Your goal >> Which lines of the entries below hold the word "loro"? Report each of them.

Transcribed page contents:

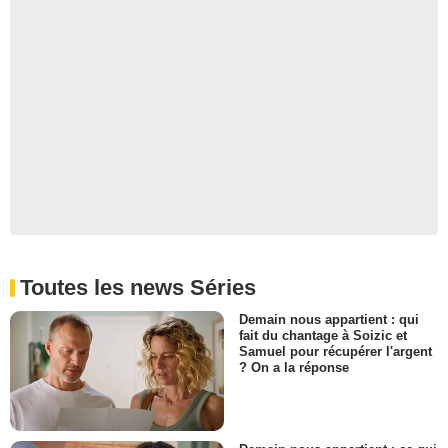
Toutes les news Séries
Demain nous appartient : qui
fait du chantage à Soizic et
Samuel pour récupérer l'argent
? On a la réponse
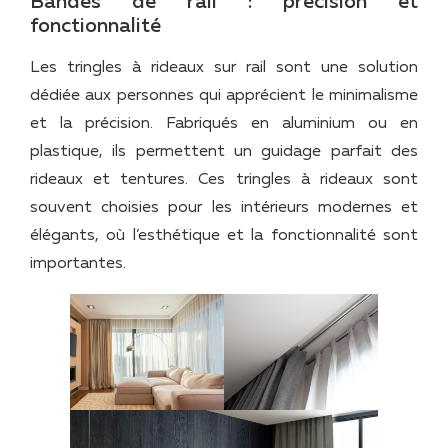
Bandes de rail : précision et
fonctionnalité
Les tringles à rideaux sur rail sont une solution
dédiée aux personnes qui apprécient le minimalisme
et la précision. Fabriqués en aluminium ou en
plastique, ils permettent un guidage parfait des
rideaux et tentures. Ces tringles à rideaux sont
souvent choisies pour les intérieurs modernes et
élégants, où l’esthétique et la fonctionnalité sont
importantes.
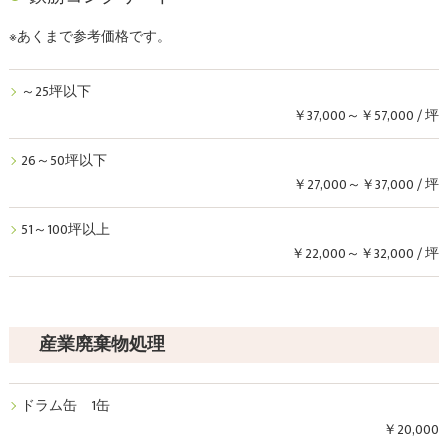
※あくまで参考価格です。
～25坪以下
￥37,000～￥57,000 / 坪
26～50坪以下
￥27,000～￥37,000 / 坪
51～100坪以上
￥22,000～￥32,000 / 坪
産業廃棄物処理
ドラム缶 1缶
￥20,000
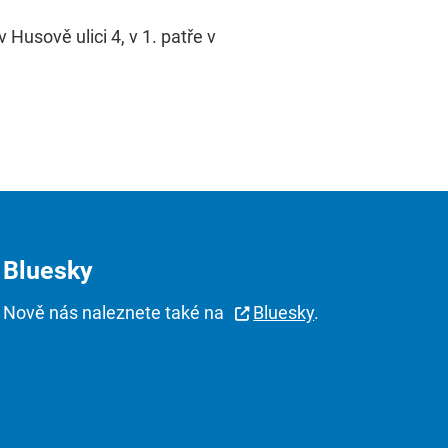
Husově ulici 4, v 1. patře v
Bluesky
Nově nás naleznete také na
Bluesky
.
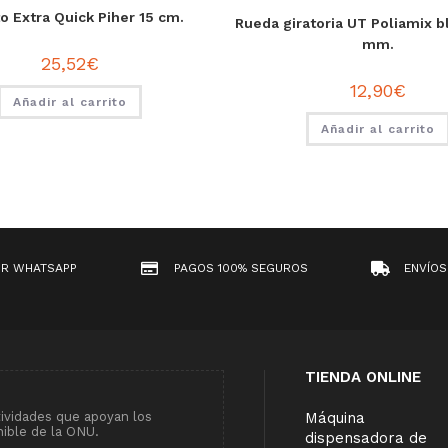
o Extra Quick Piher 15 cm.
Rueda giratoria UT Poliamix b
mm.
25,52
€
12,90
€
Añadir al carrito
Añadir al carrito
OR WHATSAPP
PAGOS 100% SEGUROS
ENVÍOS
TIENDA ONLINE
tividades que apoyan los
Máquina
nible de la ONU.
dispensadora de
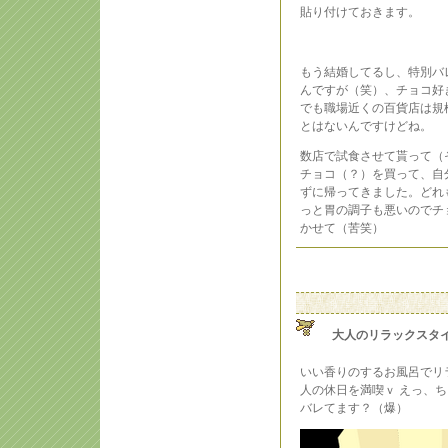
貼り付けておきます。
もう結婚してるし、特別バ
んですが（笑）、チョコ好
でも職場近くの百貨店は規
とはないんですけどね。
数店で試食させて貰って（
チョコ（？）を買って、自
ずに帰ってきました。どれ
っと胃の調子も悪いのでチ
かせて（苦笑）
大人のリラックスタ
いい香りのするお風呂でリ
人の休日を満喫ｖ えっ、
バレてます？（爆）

--

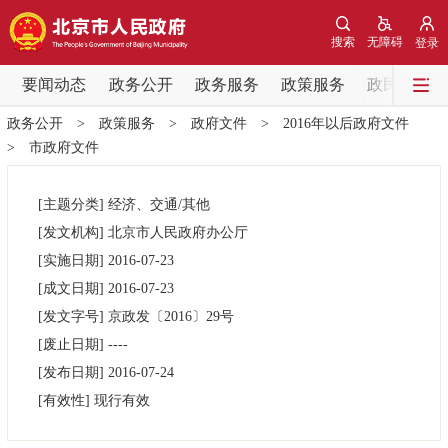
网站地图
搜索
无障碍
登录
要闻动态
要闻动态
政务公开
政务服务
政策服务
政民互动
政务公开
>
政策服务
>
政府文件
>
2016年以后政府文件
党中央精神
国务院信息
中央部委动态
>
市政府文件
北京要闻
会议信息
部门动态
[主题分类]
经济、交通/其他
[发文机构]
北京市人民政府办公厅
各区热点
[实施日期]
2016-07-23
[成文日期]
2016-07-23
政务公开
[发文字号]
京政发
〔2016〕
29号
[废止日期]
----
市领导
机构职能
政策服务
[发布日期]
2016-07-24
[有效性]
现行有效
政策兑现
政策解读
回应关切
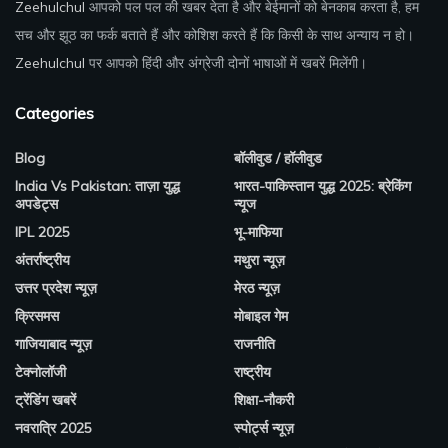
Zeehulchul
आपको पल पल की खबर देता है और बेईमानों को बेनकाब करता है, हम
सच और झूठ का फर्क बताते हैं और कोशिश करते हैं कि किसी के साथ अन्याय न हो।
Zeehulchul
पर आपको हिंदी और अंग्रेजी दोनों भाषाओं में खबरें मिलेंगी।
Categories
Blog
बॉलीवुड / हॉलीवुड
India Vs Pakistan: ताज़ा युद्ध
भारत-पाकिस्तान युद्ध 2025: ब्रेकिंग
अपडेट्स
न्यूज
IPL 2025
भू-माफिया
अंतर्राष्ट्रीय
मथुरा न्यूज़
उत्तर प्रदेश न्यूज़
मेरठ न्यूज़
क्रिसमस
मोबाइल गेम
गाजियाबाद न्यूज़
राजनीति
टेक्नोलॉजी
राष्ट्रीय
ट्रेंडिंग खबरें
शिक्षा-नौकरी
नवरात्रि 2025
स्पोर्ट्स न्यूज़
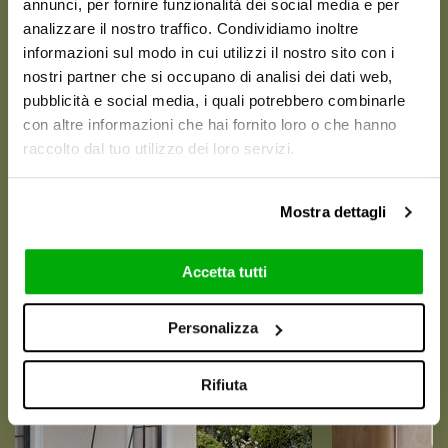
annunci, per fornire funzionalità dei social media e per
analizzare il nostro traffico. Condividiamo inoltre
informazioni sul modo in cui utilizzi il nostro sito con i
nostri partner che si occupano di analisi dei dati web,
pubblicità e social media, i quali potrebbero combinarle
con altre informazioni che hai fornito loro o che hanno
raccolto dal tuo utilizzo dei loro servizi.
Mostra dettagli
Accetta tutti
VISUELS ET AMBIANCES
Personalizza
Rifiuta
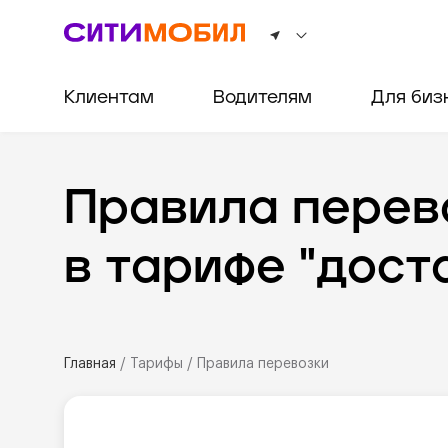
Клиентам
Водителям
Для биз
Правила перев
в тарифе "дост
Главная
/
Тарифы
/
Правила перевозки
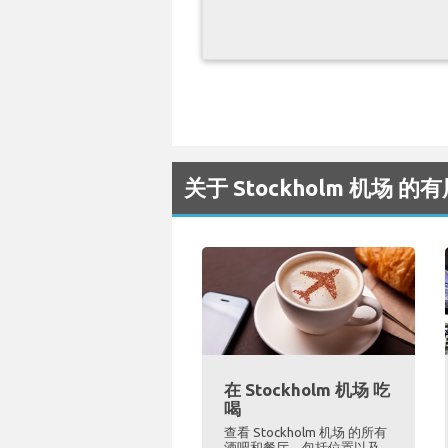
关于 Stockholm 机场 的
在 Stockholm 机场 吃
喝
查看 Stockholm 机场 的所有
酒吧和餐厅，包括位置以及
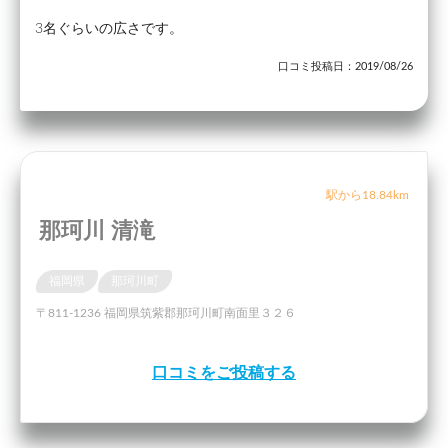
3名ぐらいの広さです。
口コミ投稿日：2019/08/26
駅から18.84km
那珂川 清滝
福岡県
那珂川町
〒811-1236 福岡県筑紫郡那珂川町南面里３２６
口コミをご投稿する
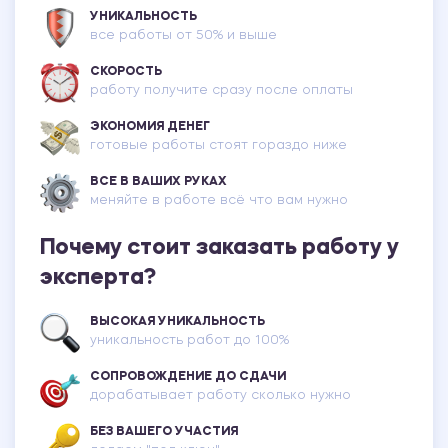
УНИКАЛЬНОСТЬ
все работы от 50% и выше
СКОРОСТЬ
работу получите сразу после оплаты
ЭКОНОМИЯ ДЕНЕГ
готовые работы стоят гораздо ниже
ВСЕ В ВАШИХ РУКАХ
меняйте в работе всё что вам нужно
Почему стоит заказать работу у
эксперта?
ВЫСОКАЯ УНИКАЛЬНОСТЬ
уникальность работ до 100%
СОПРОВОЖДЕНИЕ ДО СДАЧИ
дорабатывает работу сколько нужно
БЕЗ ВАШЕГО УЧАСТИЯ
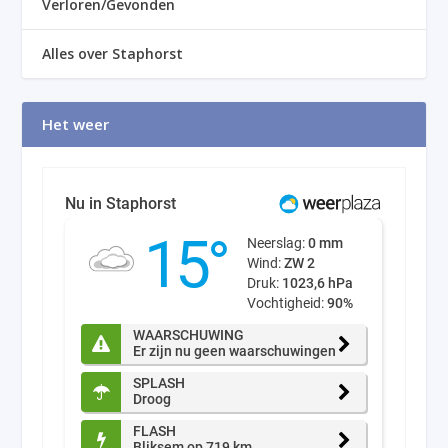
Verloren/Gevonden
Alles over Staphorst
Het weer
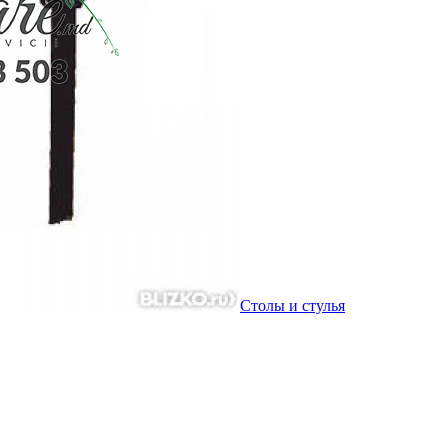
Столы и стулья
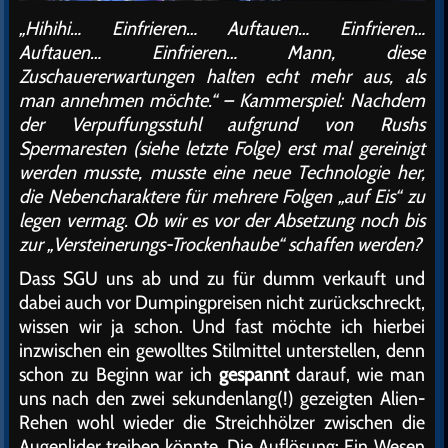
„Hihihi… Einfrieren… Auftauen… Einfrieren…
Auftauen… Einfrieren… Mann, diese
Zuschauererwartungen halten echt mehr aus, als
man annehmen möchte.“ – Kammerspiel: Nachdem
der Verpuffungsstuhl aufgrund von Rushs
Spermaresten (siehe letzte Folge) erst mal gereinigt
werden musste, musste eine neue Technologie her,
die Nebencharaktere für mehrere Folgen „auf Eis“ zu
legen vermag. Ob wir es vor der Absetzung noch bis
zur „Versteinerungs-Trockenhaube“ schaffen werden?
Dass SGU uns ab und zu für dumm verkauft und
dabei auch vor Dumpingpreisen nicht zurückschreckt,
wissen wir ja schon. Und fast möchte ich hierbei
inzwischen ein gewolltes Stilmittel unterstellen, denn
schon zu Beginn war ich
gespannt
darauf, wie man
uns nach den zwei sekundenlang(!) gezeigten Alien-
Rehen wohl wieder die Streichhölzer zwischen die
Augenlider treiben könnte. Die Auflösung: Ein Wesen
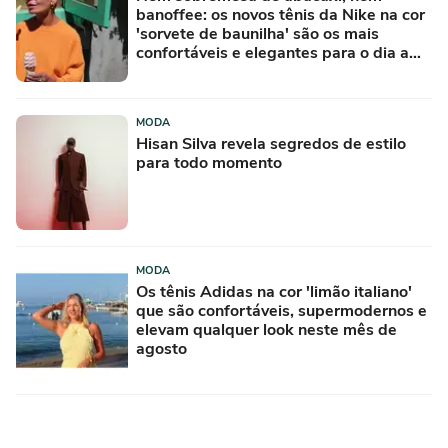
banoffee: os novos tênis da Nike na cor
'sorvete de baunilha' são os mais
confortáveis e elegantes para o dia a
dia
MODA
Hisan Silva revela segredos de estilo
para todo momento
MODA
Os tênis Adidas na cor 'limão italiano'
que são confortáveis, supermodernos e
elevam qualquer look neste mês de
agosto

Result >>
con altre informazioni che hai fornito loro o che hanno
raccolto dal tuo utilizzo dei loro servizi.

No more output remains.